American folk music may now be quaintly fossilized—just as Inside Llewyn Davis may itself be a semi-jokey segue from the Coens’ earlier O Brother, Where Art Thou to Christopher Guest’s spoof A Mighty Wind—but the evening is a well-paced delight, less because of star turns by the likes of Joan Baez and Jack White than because of its sheer abundance of lovely songs: Tom Paxton’s “Last Thing on My Mind,” Ian Tyson’s “Four Strong Winds,” Hedy West’s “500 Miles,” Jackson C. Frank’s “Blues Run the Game,” and the oft-covered traditional “Green, Green Rocky Road.” Bob Dylan’s “Tomorrow Is a Long Time” is exquisitely rendered by Keb’ Mo’, Utah Phillips’s “Rock Salt and Nails” endearingly croaked by Dylan’s legendary sixties henchman Bob Neuwirth. Dylan himself is absent, but the show—like the film—fittingly closes with his song “Farewell.”
There is such pleasure in these songs of loss and longing, of distance and resistance: enough, at least, to remind us that for a long moment folk music did its bit, in the mighty line from Patti Smith’s closing anthem “People Have the Power,” to “wrestle power from fools.” It may be hard in late 2013 to hear this music as it was originally sung, but the concert says so much about how our culture clings to an organic Eden of acoustic roots in the digitized world of virtual connection. That it’s staged in a venue where Dylan played one of his breakthrough concerts—and where the ghosts of Guthrie, Leadbelly, and Van Ronk still lurk—gives it extra lift and poignancy.
ONE OF THE key sequences in Inside Llewyn Davis involves Davis (Oscar Isaac) hitching a ride to wintry Chicago in the company of a disdainful hophead of a jazz musician (John Goodman). Davis only just makes it to the icy Windy City but manages to bag an audition for Bud Grossman, manager of the Gate of Horn nightclub. Played by F. Murray Abraham as a sterner version of Columbia Records’ goatee-bearded A&R (artists and repertoire) chief Mitch Miller, Grossman listens to Davis and responds with the terse feedback that “I don’t see a lot of money here.” Quick to blow a golden opportunity, Davis shuffles back into the deep snow of the Chicago streets—just as Dave Van Ronk had done. “I got to Chicago,” Van Ronk said in 1966, “and he said, ‘I’ve got Muddy Waters and Memphis Slim here. What do I need with you?’ . . . And I stormed out.”

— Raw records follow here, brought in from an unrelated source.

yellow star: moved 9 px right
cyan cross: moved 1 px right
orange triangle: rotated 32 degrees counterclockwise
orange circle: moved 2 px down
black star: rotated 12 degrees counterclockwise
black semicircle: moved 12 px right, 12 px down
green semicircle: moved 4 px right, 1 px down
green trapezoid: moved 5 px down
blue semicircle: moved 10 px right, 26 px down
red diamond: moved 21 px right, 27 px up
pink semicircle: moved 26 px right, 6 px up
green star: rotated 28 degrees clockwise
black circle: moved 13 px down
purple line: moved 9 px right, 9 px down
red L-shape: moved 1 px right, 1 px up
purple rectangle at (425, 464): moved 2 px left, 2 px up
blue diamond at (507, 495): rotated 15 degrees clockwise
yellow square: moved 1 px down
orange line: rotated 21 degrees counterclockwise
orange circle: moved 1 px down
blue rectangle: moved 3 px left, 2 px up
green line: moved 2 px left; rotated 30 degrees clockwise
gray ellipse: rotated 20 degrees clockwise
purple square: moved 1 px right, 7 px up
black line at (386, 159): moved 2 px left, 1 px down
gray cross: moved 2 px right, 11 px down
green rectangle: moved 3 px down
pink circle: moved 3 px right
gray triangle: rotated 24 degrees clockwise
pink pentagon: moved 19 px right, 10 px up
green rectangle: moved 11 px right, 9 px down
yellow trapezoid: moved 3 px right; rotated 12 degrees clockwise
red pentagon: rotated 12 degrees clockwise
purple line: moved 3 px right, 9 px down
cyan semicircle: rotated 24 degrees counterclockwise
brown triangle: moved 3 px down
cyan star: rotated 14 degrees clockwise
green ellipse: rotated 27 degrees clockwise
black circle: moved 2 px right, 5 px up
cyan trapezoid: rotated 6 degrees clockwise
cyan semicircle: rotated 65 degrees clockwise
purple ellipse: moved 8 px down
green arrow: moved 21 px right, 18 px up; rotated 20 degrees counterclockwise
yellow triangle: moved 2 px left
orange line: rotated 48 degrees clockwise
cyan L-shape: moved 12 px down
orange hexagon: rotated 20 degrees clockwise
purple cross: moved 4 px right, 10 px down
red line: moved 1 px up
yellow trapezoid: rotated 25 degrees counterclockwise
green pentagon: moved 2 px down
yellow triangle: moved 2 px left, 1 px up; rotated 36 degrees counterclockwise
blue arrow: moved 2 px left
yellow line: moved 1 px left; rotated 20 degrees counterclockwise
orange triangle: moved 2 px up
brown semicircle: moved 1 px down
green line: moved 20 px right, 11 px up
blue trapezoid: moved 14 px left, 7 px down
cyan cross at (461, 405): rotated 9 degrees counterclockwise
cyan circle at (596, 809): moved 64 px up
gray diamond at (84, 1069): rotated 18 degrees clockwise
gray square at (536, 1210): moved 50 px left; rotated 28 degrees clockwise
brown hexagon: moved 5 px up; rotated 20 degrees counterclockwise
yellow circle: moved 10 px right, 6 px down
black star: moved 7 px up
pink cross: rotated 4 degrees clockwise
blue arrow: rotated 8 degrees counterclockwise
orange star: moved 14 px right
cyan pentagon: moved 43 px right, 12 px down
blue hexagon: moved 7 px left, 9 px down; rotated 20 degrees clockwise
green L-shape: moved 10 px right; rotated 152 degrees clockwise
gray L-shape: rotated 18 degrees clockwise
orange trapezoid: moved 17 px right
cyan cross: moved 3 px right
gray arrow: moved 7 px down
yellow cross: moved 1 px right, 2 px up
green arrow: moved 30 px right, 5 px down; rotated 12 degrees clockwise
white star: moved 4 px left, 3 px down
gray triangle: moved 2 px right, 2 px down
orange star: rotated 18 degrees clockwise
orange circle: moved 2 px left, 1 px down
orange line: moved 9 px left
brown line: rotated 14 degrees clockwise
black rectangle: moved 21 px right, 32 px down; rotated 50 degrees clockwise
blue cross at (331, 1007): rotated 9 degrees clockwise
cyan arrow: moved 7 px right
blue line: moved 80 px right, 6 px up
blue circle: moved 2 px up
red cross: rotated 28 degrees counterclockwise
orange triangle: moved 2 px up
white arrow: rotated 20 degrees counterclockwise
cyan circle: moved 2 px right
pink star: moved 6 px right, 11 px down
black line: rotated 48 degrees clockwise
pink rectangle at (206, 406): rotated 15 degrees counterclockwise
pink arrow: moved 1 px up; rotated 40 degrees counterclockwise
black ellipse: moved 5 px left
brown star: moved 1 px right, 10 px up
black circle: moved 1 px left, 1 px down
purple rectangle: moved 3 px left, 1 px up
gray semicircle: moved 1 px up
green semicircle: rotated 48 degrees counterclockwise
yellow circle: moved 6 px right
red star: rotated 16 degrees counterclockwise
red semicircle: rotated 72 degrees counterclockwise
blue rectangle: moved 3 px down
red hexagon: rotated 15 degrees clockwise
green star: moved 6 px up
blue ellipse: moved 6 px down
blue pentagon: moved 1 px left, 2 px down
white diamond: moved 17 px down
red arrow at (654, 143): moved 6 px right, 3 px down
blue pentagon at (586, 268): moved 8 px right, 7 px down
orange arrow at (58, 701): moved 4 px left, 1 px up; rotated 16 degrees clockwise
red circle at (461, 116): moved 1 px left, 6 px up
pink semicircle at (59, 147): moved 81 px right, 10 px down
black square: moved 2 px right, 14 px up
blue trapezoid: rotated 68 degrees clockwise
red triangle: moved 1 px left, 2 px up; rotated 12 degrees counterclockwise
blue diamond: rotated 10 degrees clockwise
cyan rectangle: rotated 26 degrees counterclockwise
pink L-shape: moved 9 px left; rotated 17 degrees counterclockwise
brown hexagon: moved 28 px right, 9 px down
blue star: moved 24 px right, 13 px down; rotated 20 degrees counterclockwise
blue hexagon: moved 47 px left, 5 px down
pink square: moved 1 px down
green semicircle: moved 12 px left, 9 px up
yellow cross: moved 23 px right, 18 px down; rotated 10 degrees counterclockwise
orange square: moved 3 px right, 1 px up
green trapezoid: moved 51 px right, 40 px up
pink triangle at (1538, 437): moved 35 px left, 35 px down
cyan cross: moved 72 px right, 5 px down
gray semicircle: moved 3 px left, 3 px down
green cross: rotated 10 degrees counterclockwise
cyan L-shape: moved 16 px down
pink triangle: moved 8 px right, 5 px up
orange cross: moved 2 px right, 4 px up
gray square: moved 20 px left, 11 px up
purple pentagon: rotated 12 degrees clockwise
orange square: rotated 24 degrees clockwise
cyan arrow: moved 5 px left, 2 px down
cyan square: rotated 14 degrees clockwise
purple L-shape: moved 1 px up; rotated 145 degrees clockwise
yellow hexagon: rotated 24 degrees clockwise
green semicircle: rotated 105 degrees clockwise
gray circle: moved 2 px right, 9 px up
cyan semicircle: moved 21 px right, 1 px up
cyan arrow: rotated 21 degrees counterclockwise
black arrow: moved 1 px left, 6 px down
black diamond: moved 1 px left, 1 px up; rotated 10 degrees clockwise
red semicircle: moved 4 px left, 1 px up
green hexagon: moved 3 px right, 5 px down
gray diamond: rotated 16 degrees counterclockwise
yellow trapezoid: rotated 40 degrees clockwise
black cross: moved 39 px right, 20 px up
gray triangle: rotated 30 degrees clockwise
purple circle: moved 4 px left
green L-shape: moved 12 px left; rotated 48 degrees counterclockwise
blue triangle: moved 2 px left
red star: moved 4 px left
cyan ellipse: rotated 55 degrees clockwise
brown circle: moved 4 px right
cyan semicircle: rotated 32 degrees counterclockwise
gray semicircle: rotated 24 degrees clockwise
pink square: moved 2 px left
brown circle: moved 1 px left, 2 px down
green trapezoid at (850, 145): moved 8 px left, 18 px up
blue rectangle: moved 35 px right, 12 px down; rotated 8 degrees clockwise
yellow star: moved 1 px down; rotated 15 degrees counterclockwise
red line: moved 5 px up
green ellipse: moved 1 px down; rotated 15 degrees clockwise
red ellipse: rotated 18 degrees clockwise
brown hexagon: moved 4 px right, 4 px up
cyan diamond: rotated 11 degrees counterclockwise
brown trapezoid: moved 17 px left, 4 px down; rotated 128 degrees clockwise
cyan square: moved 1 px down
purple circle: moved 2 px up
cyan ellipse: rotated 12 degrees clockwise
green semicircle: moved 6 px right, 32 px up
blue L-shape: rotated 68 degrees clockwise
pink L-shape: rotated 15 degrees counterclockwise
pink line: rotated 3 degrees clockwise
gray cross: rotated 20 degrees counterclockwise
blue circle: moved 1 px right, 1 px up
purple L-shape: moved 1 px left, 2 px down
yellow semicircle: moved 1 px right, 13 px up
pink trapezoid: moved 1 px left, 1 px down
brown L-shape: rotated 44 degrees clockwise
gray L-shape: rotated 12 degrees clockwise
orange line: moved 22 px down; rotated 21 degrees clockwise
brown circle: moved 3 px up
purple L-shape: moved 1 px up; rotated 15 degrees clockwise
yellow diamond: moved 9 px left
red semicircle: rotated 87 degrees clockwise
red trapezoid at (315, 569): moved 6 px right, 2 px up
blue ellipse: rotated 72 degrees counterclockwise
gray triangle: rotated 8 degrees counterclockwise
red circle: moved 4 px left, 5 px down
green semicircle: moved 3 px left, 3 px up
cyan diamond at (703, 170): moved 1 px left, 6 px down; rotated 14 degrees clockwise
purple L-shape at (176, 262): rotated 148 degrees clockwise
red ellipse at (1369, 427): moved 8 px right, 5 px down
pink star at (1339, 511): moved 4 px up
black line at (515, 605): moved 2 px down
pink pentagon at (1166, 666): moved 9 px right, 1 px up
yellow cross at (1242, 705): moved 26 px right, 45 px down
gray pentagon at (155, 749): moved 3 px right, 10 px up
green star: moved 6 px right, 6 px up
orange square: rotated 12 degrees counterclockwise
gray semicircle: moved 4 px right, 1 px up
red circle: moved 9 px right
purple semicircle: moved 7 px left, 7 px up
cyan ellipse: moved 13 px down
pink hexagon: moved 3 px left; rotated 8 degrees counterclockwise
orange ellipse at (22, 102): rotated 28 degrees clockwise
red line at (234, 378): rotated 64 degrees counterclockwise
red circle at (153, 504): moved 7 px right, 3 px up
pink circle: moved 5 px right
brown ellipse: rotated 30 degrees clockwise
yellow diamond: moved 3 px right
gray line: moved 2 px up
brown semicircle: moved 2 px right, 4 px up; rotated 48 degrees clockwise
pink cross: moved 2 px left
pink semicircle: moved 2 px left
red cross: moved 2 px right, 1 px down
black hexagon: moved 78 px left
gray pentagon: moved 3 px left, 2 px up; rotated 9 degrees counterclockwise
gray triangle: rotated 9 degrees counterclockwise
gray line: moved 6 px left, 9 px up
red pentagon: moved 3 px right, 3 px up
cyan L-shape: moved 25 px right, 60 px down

“I don’t see a lot of money here”: the harsh words are certainly of a piece with what the real-life owner of the Gate of Horn might have said to an aspiring troubadour. “The guy was a real asshole,” says Billy Faier, who played the Gate not long after it opened in 1955. “He was rude; he was arrogant. After I played he comes up to me, towering over me, and starts chewing me out in a loud voice about what a terrible performer I was.”
Albert Grossman, who was thirty-five in 1961 but always looked fifty, was a new type of impresario on the folk scene: saturnine, intimidating, greedy, the opposite of everything the folk revival was supposed to be about. He had opened the Gate of Horn after graduating from Roosevelt University with a degree in economics and working as an administrator for Chicago’s public housing authority—a job from which he was fired for “gross irregularities.” “He couldn’t get a job very easily after that,” said Les Brown, his original partner in the club. “He seemed very depressed, he had a lot of problems with women, and so we decided to set up a nightclub.”
The Gate of Horn was a hundred-seat room in the basement of the Rice Hotel on the city’s North Side, and everybody who was anybody in folk or country-blues played there. The club made stars of the bellowing African American singer Odetta and of Bob Gibson, a charismatic and influential Chicago native who headlined at the club within a year of first appearing there. “Albert had the first and only club in Chicago that reflected what was going on in terms of contemporary music,” says Paul Fishkin, who later ran Grossman’s record label, Bearsville. “He integrated Lenny Bruce with Odetta. He was truly of that generation.”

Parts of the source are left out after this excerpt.